There's one last type of regular expression -- "fixed", meaning that the pattern should be taken literally. Specify this via fixed = TRUE
(base R functions) or wrapping with fixed()
(stringr
functions). For example, "A.b"
as a regular expression will match a string with "A" followed by any single character followed by "b", but as a fixed pattern, it will only match a literal "A.b".
(strings <- c("Axbc", "A.bc"))
## [1] "Axbc" "A.bc"
pattern <- "A.b"
grep(pattern, strings, value = TRUE)
## [1] "Axbc" "A.bc"
grep(pattern, strings, value = TRUE, fixed = TRUE)
## [1] "A.bc"
By default, pattern matching is case sensitive in R, but you can turn it off with ignore.case = TRUE
(base R functions) or wrapping with ignore.case()
(stringr
functions). Alternatively, you can use tolower()
and toupper()
functions to convert everything to lower or upper case. Take the same example above:
pattern <- "a.b"
grep(pattern, strings, value = TRUE)
## character(0)
grep(pattern, strings, value = TRUE, ignore.case = TRUE)
## [1] "Axbc" "A.bc"
There are some more advanced string functions that are somewhat related to regular expression, like splitting a string, get a subset of a string, pasting strings together etc. These functions are very useful for data cleaning, and we will get into more details about them later this week. Here is a short introduction.
We can use strsplit()
function to split a string into several words. The second argument strsplit
is a regular expression used for splitting, and the function will return a list. We can use unlist()
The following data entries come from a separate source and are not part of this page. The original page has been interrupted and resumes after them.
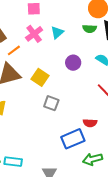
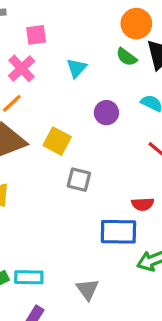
green semicircle: (90, 29) -> (126, 57), turned 40
pink cross: (34, 34) -> (22, 68), moved
blue rectangle: (73, 139) -> (118, 232), turned 30

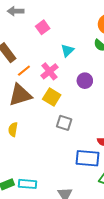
pink square: (36, 35) -> (43, 27), turned -32
pink cross: (22, 68) -> (49, 71), moved

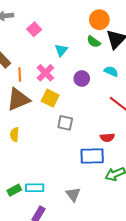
orange line: (24, 71) -> (20, 75), turned -48

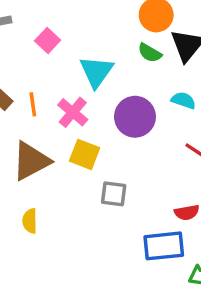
cyan triangle: (61, 50) -> (96, 72), size x1.5
orange line: (20, 75) -> (33, 104), moved
purple circle: (82, 79) -> (135, 117), size x1.5

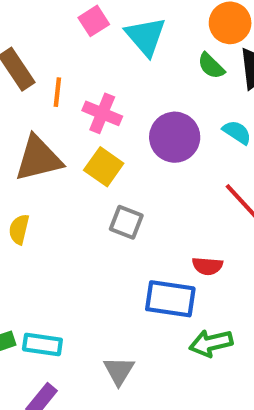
cyan triangle: (96, 72) -> (146, 36), moved, turned -30
pink cross: (73, 112) -> (102, 113), turned -32

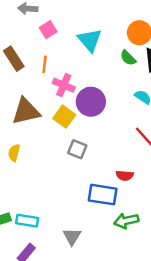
pink square: (94, 21) -> (48, 30), moved
orange line: (57, 92) -> (45, 64), moved
purple circle: (175, 137) -> (91, 102), moved

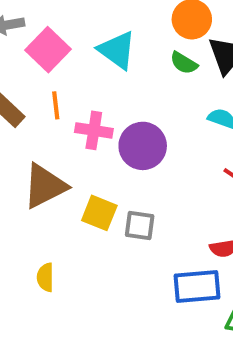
pink square: (48, 30) -> (48, 50), size x1.5
yellow square: (64, 117) -> (99, 213), moved
yellow semicircle: (14, 153) -> (45, 277), moved

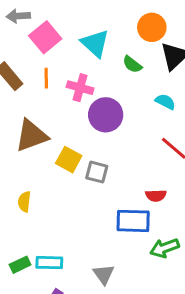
green semicircle: (184, 63) -> (132, 64), moved
pink cross: (94, 130) -> (80, 88), moved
function to convert the list into a character vector. Or an alternative function str_split_fixed()
will return a data frame.
library(stringr)
## Warning: package 'stringr' was built under R version 3.1.2
strings <- "one-two-three"
(topic_split <- unlist(strsplit(strings, "-")))
## [1] "one" "two" "three"
(topic_split <- str_split_fixed(strings, "-", 3)[1, ])
## [1] "one" "two" "three"
We can use paste()
or paste0()
functions to put them back together. paste0()
function is equivalent to paste()
with sep = ""
. We can use collapse = "-"
argument to concatenate a character vector into a string:
paste(topic_split, collapse = "-")
## [1] "one-two-three"
Another useful function is substr()
:
substr(strings, 1, 3)
## [1] "one"
The term globbing in shell or Unix-like environment refers to pattern matching based on wildcard characters. A wildcard character can be used to substitute for any other character or characters in a string. Globbing is commonly used for matching file names or paths, and has a much simpler syntax. It is somewhat similar to regular expressions, and that's why people are often confused between them. Here is a list of globbing syntax and their comparisons to regular expression:
*
: matches any number of unknown characters, same as.*
in regular expression.?
: matches one unknown character, same as.
in regular expression.\
: same as regular expression.[...]
: same as regular expression.[!...]
: same as[^...]
in regular expression.
- Regular expression in R official document.
- Perl-like regular expression: regular expression in perl manual.
qdapRegex
package: a collection of handy regular expression tools, including handling abbreviations, dates, email addresses, hash tags, phone numbers, times, emoticons, and URL etc.- Recently, there are some attemps to create human readable regular expression packages, Regularity in Ruby is a very successful one. Unfortunately, its implementation in R is still quite beta at this stage, not as friendly as Regularity yet. But keep an eye out, better packages may become available in the near future!
- There are some online tools to help learn, build and test regular expressions. On these websites, you can simply paste your test data and write regular expression, and matches will be highlighted.